= Beginning of Section =

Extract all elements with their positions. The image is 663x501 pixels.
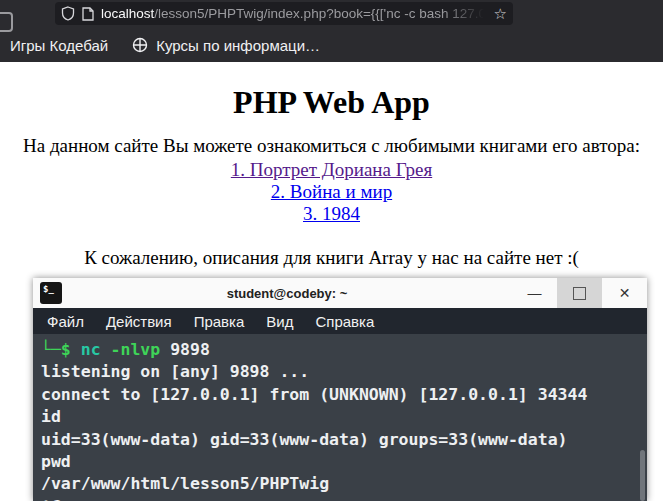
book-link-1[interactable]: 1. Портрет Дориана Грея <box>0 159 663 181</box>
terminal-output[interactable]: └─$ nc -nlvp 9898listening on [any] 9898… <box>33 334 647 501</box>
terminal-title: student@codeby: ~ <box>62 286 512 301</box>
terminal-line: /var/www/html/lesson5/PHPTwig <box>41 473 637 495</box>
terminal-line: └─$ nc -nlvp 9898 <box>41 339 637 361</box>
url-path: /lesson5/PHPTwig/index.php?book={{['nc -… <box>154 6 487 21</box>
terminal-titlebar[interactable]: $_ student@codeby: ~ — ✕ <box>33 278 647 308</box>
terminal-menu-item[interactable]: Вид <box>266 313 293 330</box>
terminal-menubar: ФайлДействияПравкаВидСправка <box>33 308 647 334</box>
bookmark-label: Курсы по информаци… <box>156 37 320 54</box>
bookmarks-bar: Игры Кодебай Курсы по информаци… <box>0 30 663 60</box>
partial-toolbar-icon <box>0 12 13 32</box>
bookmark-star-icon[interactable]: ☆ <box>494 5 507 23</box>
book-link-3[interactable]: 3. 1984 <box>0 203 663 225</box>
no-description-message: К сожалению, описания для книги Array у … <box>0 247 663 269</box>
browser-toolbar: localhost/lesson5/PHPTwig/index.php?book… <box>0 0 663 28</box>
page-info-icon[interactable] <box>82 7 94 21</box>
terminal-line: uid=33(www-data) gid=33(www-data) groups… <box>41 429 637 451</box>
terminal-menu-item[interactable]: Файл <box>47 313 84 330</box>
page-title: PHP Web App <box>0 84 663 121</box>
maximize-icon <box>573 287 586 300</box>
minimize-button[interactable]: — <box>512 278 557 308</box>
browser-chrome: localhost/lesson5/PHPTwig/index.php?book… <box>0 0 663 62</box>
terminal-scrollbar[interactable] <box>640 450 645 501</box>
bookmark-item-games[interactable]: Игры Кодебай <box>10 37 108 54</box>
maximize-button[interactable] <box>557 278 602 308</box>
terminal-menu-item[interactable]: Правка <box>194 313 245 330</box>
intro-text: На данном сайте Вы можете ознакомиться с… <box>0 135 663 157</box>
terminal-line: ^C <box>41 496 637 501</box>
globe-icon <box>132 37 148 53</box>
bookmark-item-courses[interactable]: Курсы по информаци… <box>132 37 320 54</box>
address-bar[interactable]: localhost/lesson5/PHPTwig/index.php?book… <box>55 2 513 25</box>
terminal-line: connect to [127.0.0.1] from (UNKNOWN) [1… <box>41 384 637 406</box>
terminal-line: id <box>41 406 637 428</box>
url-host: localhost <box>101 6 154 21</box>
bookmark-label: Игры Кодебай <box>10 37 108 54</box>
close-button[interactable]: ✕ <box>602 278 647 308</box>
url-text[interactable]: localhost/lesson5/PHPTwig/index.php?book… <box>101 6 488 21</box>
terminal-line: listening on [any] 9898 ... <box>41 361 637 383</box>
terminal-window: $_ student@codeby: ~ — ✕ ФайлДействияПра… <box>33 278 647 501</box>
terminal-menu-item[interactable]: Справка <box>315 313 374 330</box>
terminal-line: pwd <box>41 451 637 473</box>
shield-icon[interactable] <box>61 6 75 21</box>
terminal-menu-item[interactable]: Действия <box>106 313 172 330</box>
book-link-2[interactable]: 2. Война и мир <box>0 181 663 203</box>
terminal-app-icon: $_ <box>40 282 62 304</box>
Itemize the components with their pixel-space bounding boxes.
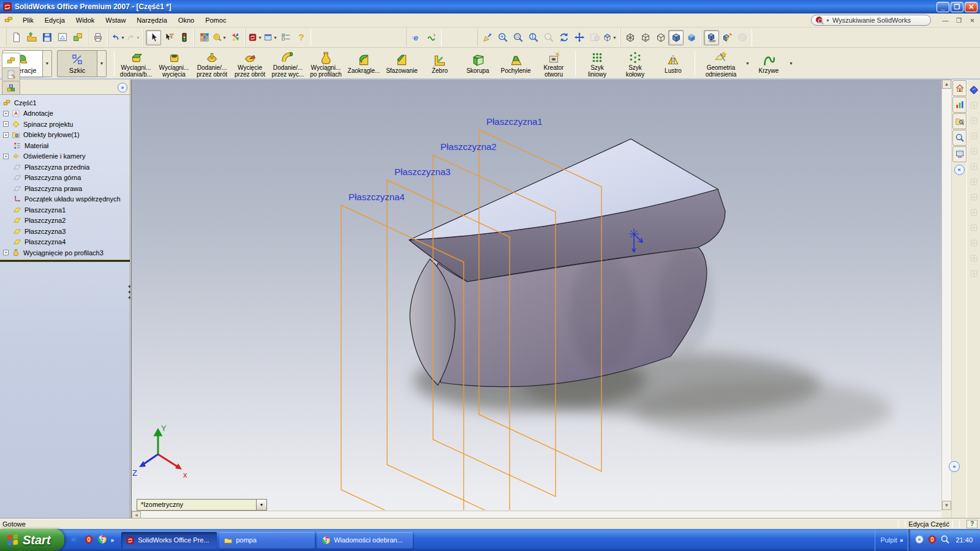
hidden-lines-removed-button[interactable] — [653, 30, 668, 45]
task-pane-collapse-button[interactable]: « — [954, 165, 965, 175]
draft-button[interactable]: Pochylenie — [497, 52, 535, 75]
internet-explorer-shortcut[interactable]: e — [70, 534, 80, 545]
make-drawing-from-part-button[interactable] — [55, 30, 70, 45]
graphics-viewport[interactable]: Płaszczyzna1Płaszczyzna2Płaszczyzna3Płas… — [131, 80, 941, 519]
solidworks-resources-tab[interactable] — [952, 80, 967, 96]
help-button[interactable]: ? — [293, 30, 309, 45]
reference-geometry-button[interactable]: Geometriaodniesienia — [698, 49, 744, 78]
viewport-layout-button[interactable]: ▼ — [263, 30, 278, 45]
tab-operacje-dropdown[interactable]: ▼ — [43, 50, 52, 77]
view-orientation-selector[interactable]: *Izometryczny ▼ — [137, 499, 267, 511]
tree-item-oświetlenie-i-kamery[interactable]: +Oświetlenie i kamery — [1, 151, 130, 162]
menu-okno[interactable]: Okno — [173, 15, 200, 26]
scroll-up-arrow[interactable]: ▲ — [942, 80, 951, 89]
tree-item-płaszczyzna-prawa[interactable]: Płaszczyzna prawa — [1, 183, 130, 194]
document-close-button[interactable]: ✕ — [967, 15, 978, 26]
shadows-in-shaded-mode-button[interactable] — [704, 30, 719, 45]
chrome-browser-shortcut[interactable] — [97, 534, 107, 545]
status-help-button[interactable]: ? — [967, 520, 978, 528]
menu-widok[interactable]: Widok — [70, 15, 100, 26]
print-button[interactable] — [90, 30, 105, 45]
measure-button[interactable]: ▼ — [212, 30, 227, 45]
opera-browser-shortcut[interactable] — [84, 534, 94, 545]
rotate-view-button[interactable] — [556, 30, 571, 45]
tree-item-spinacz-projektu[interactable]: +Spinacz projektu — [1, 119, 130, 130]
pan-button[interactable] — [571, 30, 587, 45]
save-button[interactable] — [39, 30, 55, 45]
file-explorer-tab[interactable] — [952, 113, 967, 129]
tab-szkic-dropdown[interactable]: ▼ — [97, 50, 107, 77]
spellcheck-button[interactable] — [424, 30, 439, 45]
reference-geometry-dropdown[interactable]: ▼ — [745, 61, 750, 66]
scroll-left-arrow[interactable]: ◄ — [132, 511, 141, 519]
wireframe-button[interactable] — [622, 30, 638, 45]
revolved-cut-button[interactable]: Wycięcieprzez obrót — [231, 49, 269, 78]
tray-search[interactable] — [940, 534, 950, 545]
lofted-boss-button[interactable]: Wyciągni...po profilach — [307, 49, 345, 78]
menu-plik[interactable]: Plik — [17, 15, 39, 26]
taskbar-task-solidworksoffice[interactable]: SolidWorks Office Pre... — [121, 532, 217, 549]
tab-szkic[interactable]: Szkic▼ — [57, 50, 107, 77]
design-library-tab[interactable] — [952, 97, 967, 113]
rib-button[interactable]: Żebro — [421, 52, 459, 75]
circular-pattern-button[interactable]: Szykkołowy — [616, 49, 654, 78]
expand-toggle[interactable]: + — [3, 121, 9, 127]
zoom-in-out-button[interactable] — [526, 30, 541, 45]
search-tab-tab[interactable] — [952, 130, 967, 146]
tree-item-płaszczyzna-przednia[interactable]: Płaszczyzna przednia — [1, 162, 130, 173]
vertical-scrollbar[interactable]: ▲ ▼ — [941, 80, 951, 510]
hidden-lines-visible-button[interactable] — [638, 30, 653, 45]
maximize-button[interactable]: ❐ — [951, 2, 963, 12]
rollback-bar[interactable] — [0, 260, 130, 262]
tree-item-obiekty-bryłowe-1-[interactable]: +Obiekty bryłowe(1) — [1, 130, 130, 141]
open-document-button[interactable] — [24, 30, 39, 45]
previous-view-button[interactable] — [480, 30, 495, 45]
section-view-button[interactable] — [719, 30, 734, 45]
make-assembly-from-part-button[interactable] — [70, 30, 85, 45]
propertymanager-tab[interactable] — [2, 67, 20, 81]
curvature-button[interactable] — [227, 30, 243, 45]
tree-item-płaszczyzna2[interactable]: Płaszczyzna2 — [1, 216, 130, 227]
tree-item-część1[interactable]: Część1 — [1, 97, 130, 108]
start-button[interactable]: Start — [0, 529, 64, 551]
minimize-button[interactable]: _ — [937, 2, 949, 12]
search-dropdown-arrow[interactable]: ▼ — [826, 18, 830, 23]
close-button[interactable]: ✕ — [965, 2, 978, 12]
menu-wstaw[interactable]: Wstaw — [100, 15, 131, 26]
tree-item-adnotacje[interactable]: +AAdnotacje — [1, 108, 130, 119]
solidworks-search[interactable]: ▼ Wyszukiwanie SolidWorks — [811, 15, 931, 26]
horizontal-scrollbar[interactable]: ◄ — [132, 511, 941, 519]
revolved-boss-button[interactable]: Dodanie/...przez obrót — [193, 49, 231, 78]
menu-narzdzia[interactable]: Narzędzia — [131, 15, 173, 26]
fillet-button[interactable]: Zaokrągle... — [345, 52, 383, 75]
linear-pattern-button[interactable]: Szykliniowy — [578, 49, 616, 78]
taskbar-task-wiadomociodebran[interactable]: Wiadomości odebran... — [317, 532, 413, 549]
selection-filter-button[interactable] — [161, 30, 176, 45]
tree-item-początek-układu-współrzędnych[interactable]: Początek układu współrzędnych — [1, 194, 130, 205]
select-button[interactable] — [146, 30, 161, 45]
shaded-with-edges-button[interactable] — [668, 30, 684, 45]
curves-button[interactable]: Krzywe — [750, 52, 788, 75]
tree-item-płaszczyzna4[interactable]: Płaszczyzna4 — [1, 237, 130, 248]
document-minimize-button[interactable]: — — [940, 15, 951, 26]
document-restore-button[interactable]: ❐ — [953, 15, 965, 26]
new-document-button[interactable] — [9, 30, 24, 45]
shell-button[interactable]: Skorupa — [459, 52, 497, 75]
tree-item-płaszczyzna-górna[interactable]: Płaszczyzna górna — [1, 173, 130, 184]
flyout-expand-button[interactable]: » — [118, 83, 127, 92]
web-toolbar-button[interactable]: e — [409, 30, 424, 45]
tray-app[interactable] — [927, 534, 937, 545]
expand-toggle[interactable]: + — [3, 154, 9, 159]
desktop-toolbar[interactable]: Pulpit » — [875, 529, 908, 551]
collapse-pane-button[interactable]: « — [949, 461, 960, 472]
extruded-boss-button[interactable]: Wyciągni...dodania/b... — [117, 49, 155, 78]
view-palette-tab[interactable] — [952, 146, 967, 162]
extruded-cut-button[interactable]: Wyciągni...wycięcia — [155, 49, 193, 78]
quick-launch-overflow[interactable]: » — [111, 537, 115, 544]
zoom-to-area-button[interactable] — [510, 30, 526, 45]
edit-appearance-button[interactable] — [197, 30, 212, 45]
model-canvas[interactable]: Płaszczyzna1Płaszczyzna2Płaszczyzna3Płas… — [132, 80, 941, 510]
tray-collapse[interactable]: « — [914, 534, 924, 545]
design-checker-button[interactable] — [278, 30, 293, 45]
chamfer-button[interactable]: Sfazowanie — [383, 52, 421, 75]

= End of Section =

Directions:
If a line of the listing above holds the string "collapse", copy it.

The completed task:
task-pane-collapse-button[interactable]: « — [954, 165, 965, 175]
collapse-pane-button[interactable]: « — [949, 461, 960, 472]
tray-collapse[interactable]: « — [914, 534, 924, 545]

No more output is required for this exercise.